DIRECTIONS FOR THIS TASK: Below this task are records; return each one exactly and omit its images.

[Stored data entries]
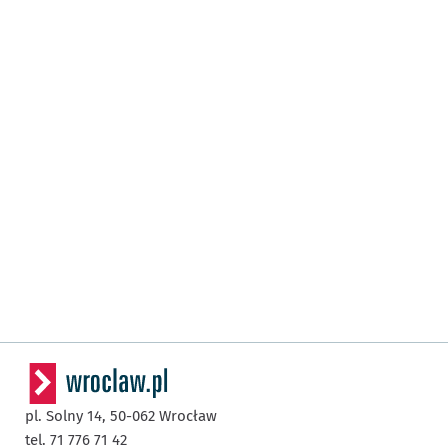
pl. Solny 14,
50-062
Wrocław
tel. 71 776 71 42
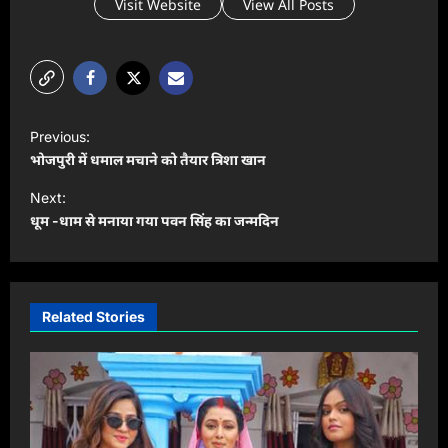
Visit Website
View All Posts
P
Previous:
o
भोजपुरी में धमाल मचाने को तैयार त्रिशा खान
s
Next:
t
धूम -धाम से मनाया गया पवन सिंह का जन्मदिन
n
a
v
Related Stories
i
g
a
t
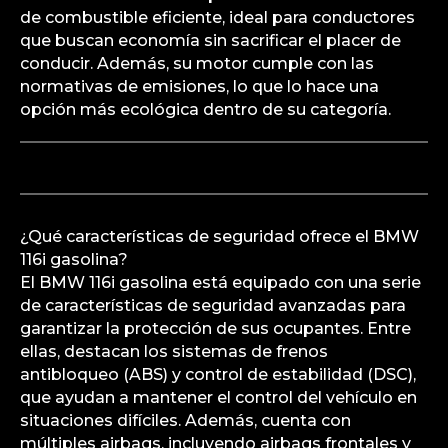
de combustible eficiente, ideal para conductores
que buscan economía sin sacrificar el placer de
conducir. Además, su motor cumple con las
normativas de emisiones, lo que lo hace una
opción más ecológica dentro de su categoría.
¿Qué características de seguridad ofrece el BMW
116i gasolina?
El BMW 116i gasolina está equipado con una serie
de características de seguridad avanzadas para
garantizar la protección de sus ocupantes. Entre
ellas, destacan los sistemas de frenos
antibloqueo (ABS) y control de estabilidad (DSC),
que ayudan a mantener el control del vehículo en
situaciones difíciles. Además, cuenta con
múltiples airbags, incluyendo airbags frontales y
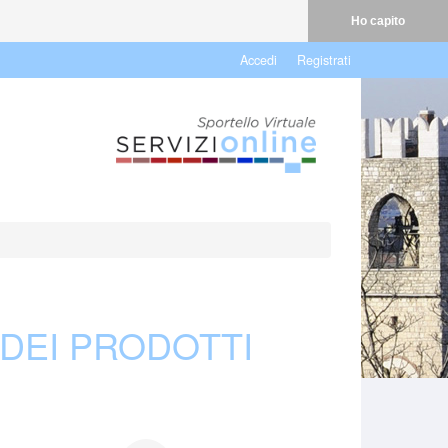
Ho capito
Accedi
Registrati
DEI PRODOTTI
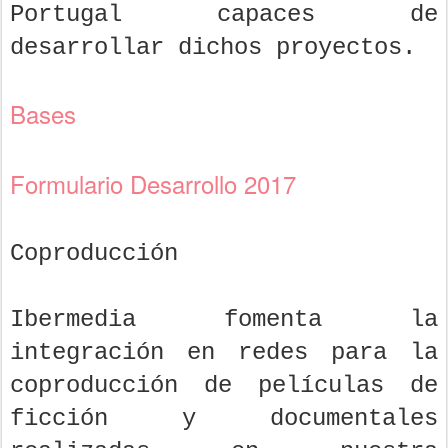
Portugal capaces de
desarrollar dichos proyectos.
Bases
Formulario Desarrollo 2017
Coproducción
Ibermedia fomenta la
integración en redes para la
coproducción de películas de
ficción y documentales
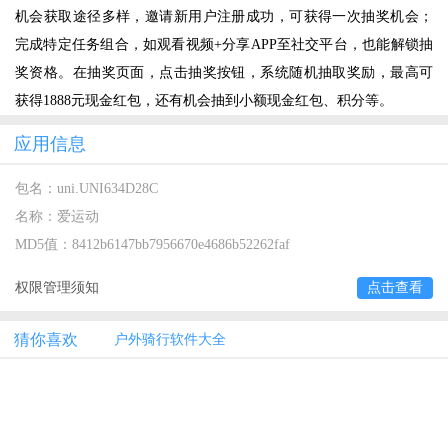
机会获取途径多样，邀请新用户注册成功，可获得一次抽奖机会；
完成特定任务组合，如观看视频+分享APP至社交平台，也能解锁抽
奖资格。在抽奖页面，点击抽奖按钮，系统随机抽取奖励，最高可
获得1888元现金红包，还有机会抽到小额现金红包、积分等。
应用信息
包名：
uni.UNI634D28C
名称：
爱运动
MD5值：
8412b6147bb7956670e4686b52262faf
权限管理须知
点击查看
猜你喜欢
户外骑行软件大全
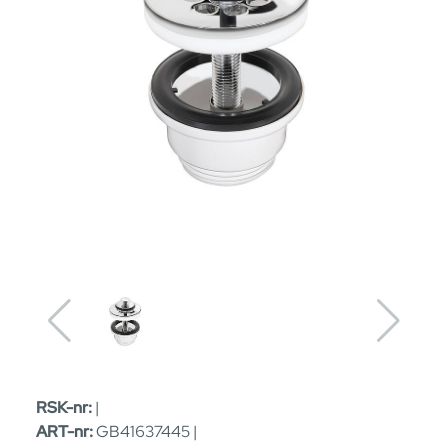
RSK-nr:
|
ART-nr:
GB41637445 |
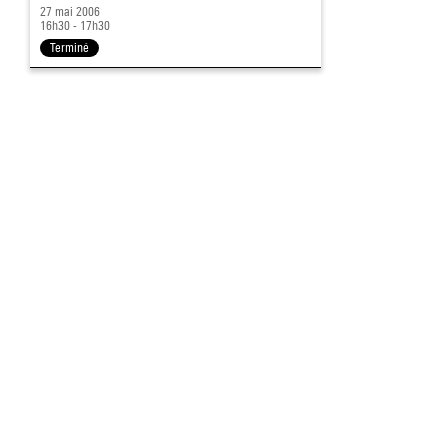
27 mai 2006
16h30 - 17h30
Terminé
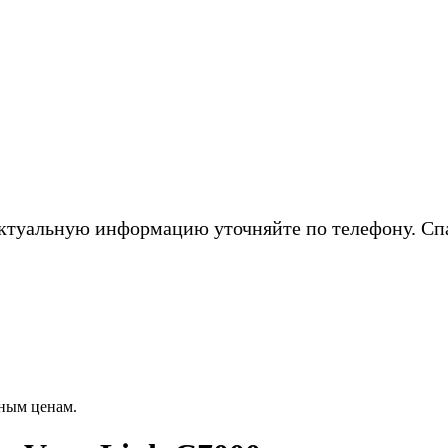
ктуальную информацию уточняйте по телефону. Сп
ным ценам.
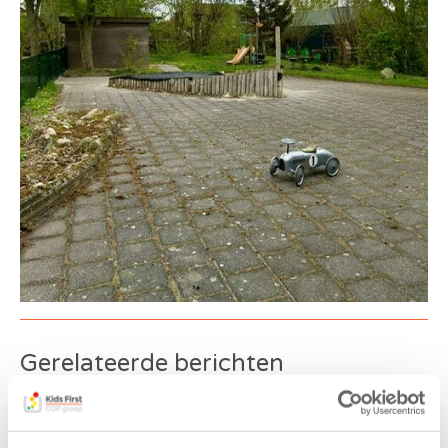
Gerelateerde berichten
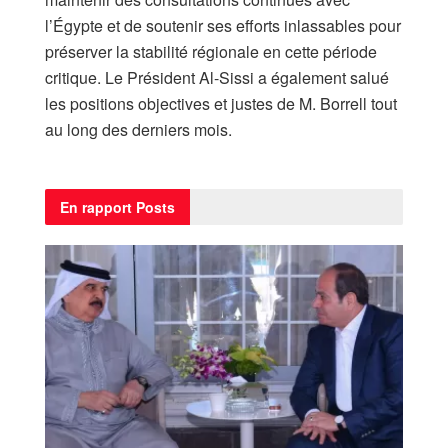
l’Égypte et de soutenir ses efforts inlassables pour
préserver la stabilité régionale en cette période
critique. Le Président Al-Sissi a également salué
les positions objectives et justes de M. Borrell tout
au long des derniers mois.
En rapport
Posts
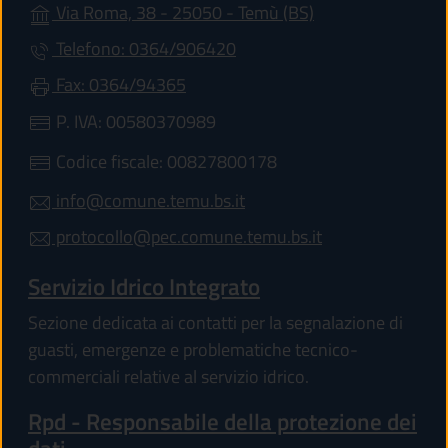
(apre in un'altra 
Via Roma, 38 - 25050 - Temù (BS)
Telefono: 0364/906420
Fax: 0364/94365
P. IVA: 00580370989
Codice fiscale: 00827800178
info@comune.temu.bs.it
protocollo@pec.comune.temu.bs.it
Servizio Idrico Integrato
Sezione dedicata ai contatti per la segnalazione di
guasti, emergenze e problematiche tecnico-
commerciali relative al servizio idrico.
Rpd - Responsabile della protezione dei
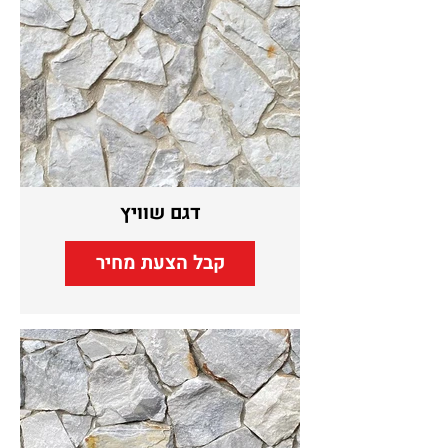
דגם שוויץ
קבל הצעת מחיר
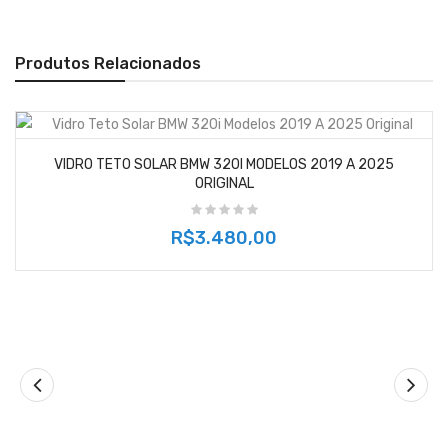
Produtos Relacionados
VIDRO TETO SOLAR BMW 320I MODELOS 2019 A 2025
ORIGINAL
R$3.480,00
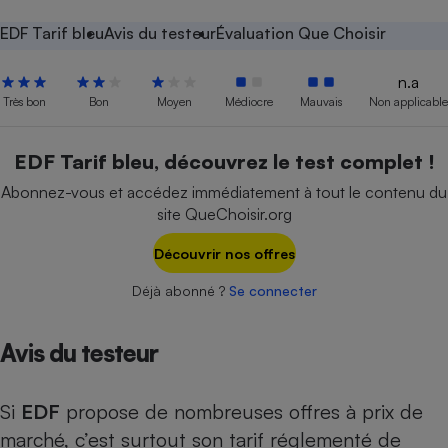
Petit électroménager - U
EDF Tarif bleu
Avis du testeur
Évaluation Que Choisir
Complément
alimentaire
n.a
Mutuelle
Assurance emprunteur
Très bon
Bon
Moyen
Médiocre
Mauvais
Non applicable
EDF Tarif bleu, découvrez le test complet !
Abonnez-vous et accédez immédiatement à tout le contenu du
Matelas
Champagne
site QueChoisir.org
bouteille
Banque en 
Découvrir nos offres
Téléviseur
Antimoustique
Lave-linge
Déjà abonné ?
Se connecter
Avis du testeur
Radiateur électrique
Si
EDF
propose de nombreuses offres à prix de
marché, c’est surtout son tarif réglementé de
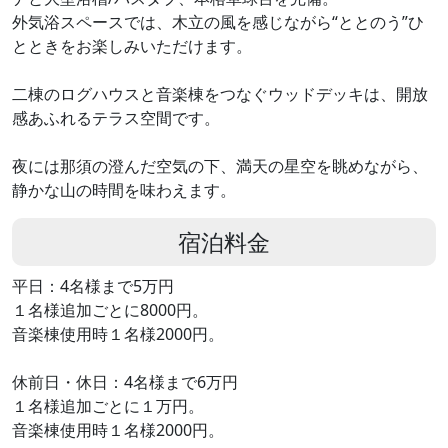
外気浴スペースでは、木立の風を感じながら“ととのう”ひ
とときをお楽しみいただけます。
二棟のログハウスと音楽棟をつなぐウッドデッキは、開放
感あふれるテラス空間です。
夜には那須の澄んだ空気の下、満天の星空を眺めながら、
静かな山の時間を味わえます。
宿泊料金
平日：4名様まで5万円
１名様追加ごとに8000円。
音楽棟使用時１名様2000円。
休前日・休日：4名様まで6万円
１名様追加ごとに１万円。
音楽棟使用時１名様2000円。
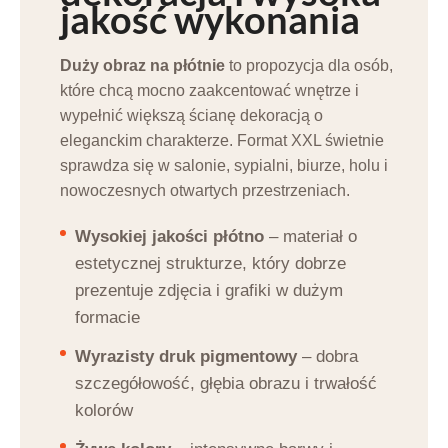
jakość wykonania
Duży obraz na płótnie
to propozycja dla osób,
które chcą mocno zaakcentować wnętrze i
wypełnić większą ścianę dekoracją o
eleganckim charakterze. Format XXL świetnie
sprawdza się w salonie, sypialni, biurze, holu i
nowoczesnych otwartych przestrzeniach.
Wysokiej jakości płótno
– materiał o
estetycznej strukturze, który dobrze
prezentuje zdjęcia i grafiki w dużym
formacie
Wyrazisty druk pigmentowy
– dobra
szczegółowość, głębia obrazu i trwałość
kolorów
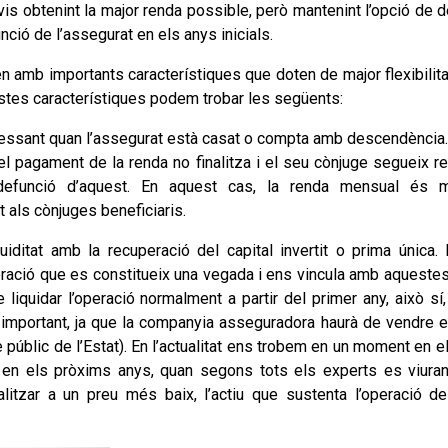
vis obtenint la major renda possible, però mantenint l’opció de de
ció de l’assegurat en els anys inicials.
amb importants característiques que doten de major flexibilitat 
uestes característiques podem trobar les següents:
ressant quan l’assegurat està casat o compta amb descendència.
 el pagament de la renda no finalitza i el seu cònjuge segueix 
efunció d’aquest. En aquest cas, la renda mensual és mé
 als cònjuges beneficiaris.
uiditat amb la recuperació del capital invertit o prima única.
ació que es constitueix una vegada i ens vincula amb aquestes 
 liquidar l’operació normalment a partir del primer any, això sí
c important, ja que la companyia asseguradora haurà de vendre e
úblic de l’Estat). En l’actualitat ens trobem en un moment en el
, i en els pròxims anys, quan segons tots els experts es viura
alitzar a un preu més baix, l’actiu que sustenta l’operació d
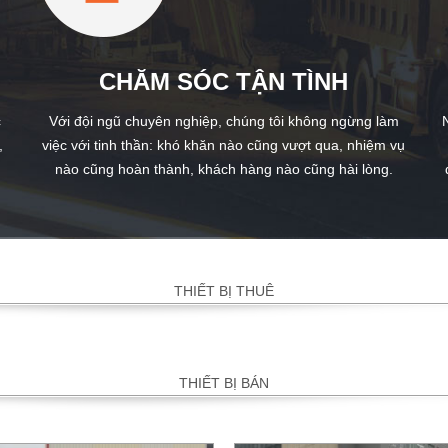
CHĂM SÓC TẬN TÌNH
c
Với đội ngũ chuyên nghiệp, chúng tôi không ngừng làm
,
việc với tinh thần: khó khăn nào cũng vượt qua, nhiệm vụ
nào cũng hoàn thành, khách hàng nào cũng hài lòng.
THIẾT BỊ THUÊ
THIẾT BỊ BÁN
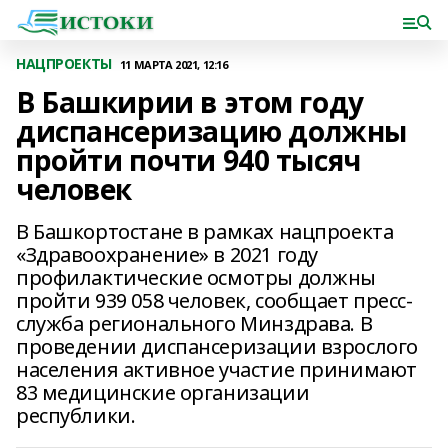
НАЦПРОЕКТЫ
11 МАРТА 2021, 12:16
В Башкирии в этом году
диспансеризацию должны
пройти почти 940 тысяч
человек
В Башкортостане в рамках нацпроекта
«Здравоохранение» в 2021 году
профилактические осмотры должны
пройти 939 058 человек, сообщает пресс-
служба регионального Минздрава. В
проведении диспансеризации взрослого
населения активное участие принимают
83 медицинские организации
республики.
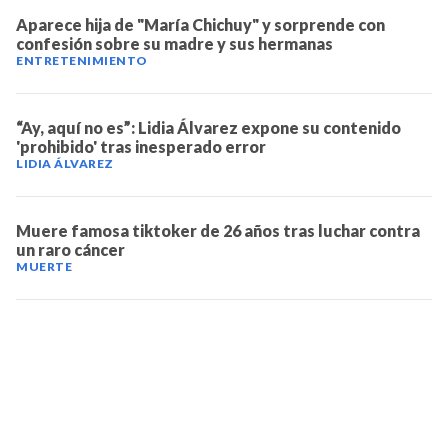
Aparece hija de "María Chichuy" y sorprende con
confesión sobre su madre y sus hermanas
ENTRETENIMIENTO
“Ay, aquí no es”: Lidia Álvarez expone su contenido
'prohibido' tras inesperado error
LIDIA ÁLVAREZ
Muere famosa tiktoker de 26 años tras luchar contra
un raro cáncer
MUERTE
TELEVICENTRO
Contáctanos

ANSWER SECTION:
pl. Solny 14,
50-062
Wrocław
tel. 71 776 71 42
Visit Website
View All Posts
P
Previous:
o
भोजपुरी में धमाल मचाने को तैयार त्रिशा खान
s
Next:
t
धूम -धाम से मनाया गया पवन सिंह का जन्मदिन
n
a
v
Related Stories
i
g
a
t
de combustible eficiente, ideal para conductores
que buscan economía sin sacrificar el placer de
conducir. Además, su motor cumple con las
normativas de emisiones, lo que lo hace una
opción más ecológica dentro de su categoría.
¿Qué características de seguridad ofrece el BMW
116i gasolina?
El BMW 116i gasolina está equipado con una serie
de características de seguridad avanzadas para
garantizar la protección de sus ocupantes. Entre
ellas, destacan los sistemas de frenos
antibloqueo (ABS) y control de estabilidad (DSC),
que ayudan a mantener el control del vehículo en
situaciones difíciles. Además, cuenta con
múltiples airbags, incluyendo airbags frontales y
Ho capito
Accedi
Registrati
DEI PRODOTTI
Portugal capaces de
desarrollar dichos proyectos.
Bases
Formulario Desarrollo 2017
Coproducción
Ibermedia fomenta la
integración en redes para la
coproducción de películas de
ficción y documentales
机会获取途径多样，邀请新用户注册成功，可获得一次抽奖机会；
完成特定任务组合，如观看视频+分享APP至社交平台，也能解锁抽
奖资格。在抽奖页面，点击抽奖按钮，系统随机抽取奖励，最高可
获得1888元现金红包，还有机会抽到小额现金红包、积分等。
应用信息
包名：
uni.UNI634D28C
名称：
爱运动
MD5值：
8412b6147bb7956670e4686b52262faf
权限管理须知
点击查看
猜你喜欢
户外骑行软件大全
RSK-nr:
|
ART-nr:
GB41637445 |
27 mai 2006
16h30 - 17h30
Terminé
ктуальную информацию уточняйте по телефону. Сп
ным ценам.
Gerelateerde berichten
l’Égypte et de soutenir ses efforts inlassables pour
préserver la stabilité régionale en cette période
critique. Le Président Al-Sissi a également salué
les positions objectives et justes de M. Borrell tout
au long des derniers mois.
En rapport
Posts
(apre in un'altra 
Via Roma, 38 - 25050 - Temù (BS)
Telefono: 0364/906420
Fax: 0364/94365
P. IVA: 00580370989
Codice fiscale: 00827800178
info@comune.temu.bs.it
protocollo@pec.comune.temu.bs.it
Servizio Idrico Integrato
Sezione dedicata ai contatti per la segnalazione di
guasti, emergenze e problematiche tecnico-
commerciali relative al servizio idrico.
Rpd - Responsabile della protezione dei
דגם שוויץ
קבל הצעת מחיר
Produtos Relacionados
VIDRO TETO SOLAR BMW 320I MODELOS 2019 A 2025
ORIGINAL
R$3.480,00
Petit électroménager - U
EDF Tarif bleu
Avis du testeur
Évaluation Que Choisir
Complément
alimentaire
n.a
Mutuelle
Assurance emprunteur
Très bon
Bon
Moyen
Médiocre
Mauvais
Non applicable
EDF Tarif bleu, découvrez le test complet !
Abonnez-vous et accédez immédiatement à tout le contenu du
Matelas
Champagne
site QueChoisir.org
bouteille
Banque en 
Découvrir nos offres
Téléviseur
Antimoustique
Lave-linge
Déjà abonné ?
Se connecter
Avis du testeur
Radiateur électrique
Si
EDF
propose de nombreuses offres à prix de
marché, c’est surtout son tarif réglementé de
外気浴スペースでは、木立の風を感じながら“ととのう”ひ
とときをお楽しみいただけます。
二棟のログハウスと音楽棟をつなぐウッドデッキは、開放
感あふれるテラス空間です。
夜には那須の澄んだ空気の下、満天の星空を眺めながら、
静かな山の時間を味わえます。
宿泊料金
平日：4名様まで5万円
１名様追加ごとに8000円。
音楽棟使用時１名様2000円。
休前日・休日：4名様まで6万円
１名様追加ごとに１万円。
音楽棟使用時１名様2000円。
jakość wykonania
Duży obraz na płótnie
to propozycja dla osób,
które chcą mocno zaakcentować wnętrze i
wypełnić większą ścianę dekoracją o
eleganckim charakterze. Format XXL świetnie
sprawdza się w salonie, sypialni, biurze, holu i
nowoczesnych otwartych przestrzeniach.
Wysokiej jakości płótno
– materiał o
estetycznej strukturze, który dobrze
prezentuje zdjęcia i grafiki w dużym
formacie
Wyrazisty druk pigmentowy
– dobra
szczegółowość, głębia obrazu i trwałość
kolorów
vis obtenint la major renda possible, però mantenint l’opció de de
ció de l’assegurat en els anys inicials.
amb importants característiques que doten de major flexibilitat 
uestes característiques podem trobar les següents:
ressant quan l’assegurat està casat o compta amb descendència.
 el pagament de la renda no finalitza i el seu cònjuge segueix 
efunció d’aquest. En aquest cas, la renda mensual és mé
 als cònjuges beneficiaris.
uiditat amb la recuperació del capital invertit o prima única.
ació que es constitueix una vegada i ens vincula amb aquestes 
 liquidar l’operació normalment a partir del primer any, això sí
c important, ja que la companyia asseguradora haurà de vendre e
úblic de l’Estat). En l’actualitat ens trobem en un moment en el
, i en els pròxims anys, quan segons tots els experts es viura
alitzar a un preu més baix, l’actiu que sustenta l’operació d
CHĂM SÓC TẬN TÌNH
c
Với đội ngũ chuyên nghiệp, chúng tôi không ngừng làm
,
việc với tinh thần: khó khăn nào cũng vượt qua, nhiệm vụ
nào cũng hoàn thành, khách hàng nào cũng hài lòng.
THIẾT BỊ THUÊ
THIẾT BỊ BÁN
НАЦПРОЕКТЫ
11 МАРТА 2021, 12:16
В Башкирии в этом году
диспансеризацию должны
пройти почти 940 тысяч
человек
В Башкортостане в рамках нацпроекта
«Здравоохранение» в 2021 году
профилактические осмотры должны
пройти 939 058 человек, сообщает пресс-
служба регионального Минздрава. В
проведении диспансеризации взрослого
населения активное участие принимают
83 медицинские организации
республики.
Aparece hija de "María Chichuy" y sorprende con
confesión sobre su madre y sus hermanas
ENTRETENIMIENTO
“Ay, aquí no es”: Lidia Álvarez expone su contenido
'prohibido' tras inesperado error
LIDIA ÁLVAREZ
Muere famosa tiktoker de 26 años tras luchar contra
un raro cáncer
MUERTE
TELEVICENTRO
Contáctanos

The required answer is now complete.